From James McHenry
March 8th. 1799
Certain inconveniences hitherto experienced relative to the pay of the troops induced me to recommend a Section to be adopted in the Bill for the organization of the Army which having passed into a law is now transmitted.1
As the greatest part of the Army will be on or near the Sea-board I can perceive considerable advantages of a public nature which would result from the Pay Master General being fixed at the seat of Government, in respect to the transmission of money for the pay of the troops to his Deputies and Regimental paymasters; to the Officers who may be responsible for the disbursement of money for the recruiting Service; to the prompt execution of all orders originating in this department or from the General of the Armies, and the prompt settlement of his accounts at the proper and fixed periods. If you see the subject in this light, you will be pleased to instruct him accordingly.
Mr. Swan2 who is the paymaster General is now at Cincinnati on the Ohio. You will necessarily direct him to appoint a deputy or deputies for the North Western and Mississippi Army and to take the securities required by law; to leave with them such orders as may be proper and conformable to his powers under the law and his Instructions, and having so done to hasten with all his Books and papers &c. to the Seat of Government, where he is to open his Office.
The Quarter Master General, Lieut: Colonel Wilkins,3 is about establishing an Office in this City where he will receive either in person or by his deputy, your orders relative to the transport Service, and all matters of which he is to be the executive organ. Enclosed is copy of the 12th: Section of the Act4 for the organization of the Army which respects this Officer.
I have the honor to be with great respect, Sir, Your obedt. servant
LS, Hamilton Papers, Library of Congress; LS, letterpress copy, James McHenry Papers, Library of Congress; extract, in the handwriting of Philip Church, George Washington Papers, Library of Congress; extract, Hamilton Papers, Library of Congress.
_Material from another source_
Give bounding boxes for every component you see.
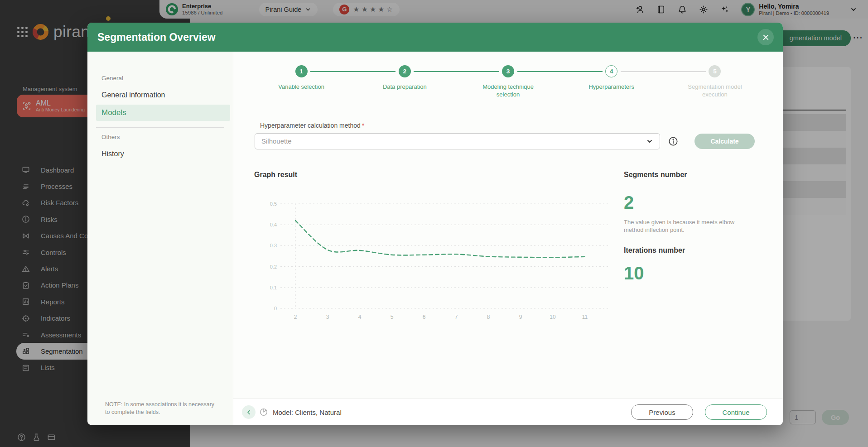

1. The enclosure is a copy of Section 15 of “An Act for the better organizing of the Troops of the United States; and for other purposes” (1 Stat. description begins The Public Statutes at Large of the United States of America, I (Boston, 1845). description ends 749–55 [March 3, 1799]). This section reads: “And be it further enacted, That the Paymaster general of the Armies of the United States, shall always Quarter at or near the head quarters of the main Army, or at such place as the Commander in chief shall deem proper; And that to the Army on the western frontiers, and to detachments from the main army intended to Act separately for a time, he shall appoint deputy pay-masters, who shall account to him for the money Advanced to them, and shall each give a Bond in the sum of fifteen thousand Dollars, with sufficient sureties for the faithful discharge of their duties respectively, and take an Oath faithfully to execute the duties of their offices; And the several Regimental pay masters shall also give Bond in the sum of five thousand Dollars, with one or more sufficient sureties, and take an Oath as aforesaid for the faithful discharge of the duties of their Offices respectively, and that the pay-master-general shall receive eighty Dollars per Month with the rations and forage of a Major in full compensation for his services and travelling expences; and the deputy in addition to his pay and other emoluments thirty dollars per month in full compensation for his extra services and travelling expences” (copy, Hamilton Papers, Library of Congress; copy, George Washington Papers, Library of Congress).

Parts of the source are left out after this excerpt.